[Extracted page text data]
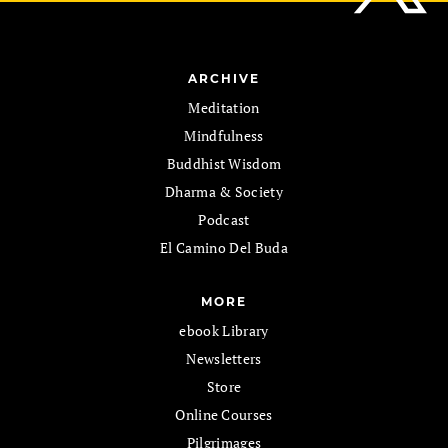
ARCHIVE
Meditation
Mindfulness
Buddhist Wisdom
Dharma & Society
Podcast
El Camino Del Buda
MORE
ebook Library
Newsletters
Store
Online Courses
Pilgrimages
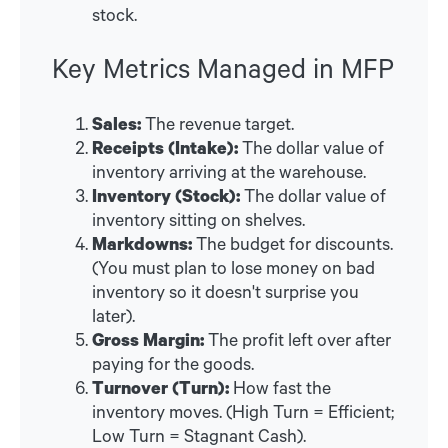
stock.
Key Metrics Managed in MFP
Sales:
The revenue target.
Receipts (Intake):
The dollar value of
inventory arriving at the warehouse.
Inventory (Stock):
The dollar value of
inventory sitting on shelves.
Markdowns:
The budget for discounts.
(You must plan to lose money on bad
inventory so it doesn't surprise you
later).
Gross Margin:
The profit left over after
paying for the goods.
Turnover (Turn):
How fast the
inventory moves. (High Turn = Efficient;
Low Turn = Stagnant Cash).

**Directions**.
The lines from the one holding "How fast the" to the end of the entries are to be repeated exactly, with both ends included and nothing else.

**Result for this exercise**.
How fast the
inventory moves. (High Turn = Efficient;
Low Turn = Stagnant Cash).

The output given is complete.